Every year, roughly 9,000 formal evictions are filed in Kansas City. In total, Raghuveer and her team have scraped data from 182,992 eviction filings spanning 18 years, drawn from Jackson County court records. Similar data from Platte and Clay counties weren’t included, however, and informal evictions aren’t quantified at all. According to the Kansas City Eviction Project, this means that the true toll of eviction is likely far greater than the statistics surrounding court-ordered evictions might indicate.

“This is not a comprehensive story, by any means, of all the evictions that are happening in Kansas City outside of the courts, with no data to represent them,” Raghuveer said.

According to Raghuveer, the threat of eviction has become a fact of life for low-income Americans. These evictions are closely tied to affordability. In today’s America, a minimum wage job simply can’t support a family.

“In 2018, a person working full-time at minimum wage cannot afford a two-bedroom apartment in any county in the United States,” Raghuveer said.

Roughly 40 evictions are filed every day in Jackson County, and Raghuveer has found that for some landlords, eviction has become a business practice.

“There are some new players on the scene in terms of landlords that kind of mix up this story of how eviction impacts our community,” Raghuveer said. “Some of the biggest evictors now, relative to 10 years ago, are out of state property managers. They’ve been buying up single family homes and rental properties across the city. That’s led to massive churn.”

What the researchers need now is more data to help them piece together a clear picture of where students go when they’re evicted, and how the toll of eviction impacts academic achievement. Raghuveer and her team have already partnered with KCPS and Independence public schools to mine that data, and are currently working on new data-sharing agreements with Fort Osage, Grandview and North Kansas City. Hickman Mills representatives, among others, were also in the audience for the March 15 presentation.

Kansas City Eviction Project’s Carolyn Stein said the preliminary data shows that academic success is less common at schools where eviction rates are highest. Stein called the work of understanding the link between eviction and achievement “the last piece of the puzzle” in the team’s research.

“Some schools have up to 8% of their students facing eviction,” Stein said. “Schools where students are very likely to face eviction are the schools where the standardized test scores are lower. It’s certainly suggestive and I think deserving of a lot of further research.”

To that end, the Kansas City Eviction Project is making a formal request for new data to help paint a more complete picture.
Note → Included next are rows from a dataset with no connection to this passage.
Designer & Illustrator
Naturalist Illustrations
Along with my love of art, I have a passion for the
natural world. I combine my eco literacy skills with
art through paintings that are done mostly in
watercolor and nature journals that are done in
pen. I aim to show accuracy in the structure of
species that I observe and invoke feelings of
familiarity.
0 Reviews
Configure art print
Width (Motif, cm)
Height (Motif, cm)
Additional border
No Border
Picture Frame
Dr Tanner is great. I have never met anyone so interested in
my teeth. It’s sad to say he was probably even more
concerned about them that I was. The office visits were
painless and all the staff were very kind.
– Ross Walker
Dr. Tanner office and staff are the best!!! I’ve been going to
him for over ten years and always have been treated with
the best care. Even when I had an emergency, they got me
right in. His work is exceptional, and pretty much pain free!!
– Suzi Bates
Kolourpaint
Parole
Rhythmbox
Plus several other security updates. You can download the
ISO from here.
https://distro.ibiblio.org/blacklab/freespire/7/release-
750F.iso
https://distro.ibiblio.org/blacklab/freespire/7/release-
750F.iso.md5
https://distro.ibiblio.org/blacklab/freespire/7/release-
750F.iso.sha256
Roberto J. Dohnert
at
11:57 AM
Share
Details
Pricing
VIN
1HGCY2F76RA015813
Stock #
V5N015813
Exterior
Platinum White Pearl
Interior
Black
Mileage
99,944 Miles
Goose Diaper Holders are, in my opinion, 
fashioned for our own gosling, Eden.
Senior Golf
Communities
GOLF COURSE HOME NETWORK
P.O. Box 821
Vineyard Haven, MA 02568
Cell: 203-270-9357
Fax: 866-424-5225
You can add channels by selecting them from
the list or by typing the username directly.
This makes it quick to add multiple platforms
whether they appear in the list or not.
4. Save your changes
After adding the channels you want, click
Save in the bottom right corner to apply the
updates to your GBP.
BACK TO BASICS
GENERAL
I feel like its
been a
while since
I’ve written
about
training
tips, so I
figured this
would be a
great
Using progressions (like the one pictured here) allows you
They’re asking for 10 years of data from school districts: student core files, attendance files, DESE assessment data, discipline files, home addresses and parent/guardian names. That way, school district data can be matched to court data with greater certainty.

Stein noted that the organization will take pains to protect the data.

“Personally identifiable information will not be disclosed,” Stein said. “The data will be kept in a secure, password-protected remote server, and the data will be destroyed at the conclusion of the study.”

The City of Kansas City, Missouri is eager to dive further into the topic of eviction. Kate Bender, Deputy Performance Officer with the City, marveled at the data compiled by Raghuveer and her team.

“I was certainly blown away by the research she’d done and the perspective she’s bringing to us,” Bender said. “And also, not to say that Tara herself isn’t amazing, but the data is also really, really amazing.”

“It’s a data set that I don’t think we really knew existed in any form,” Bender added. “It’s not a heavily researched issue across the country, so I don’t think Kansas City is alone in that respect.”

At the conclusion of the presentation, Mayor James urged school districts in attendance to hop on board with the data-sharing efforts needed to build a more comprehensive picture of evictions in Kansas City. Though efforts have been made to pull data on a statewide level, James warned that it could be a long wait for that information.

“If you’re going to wait around for the state to do something, then you’re going to be waiting around forever,” James said.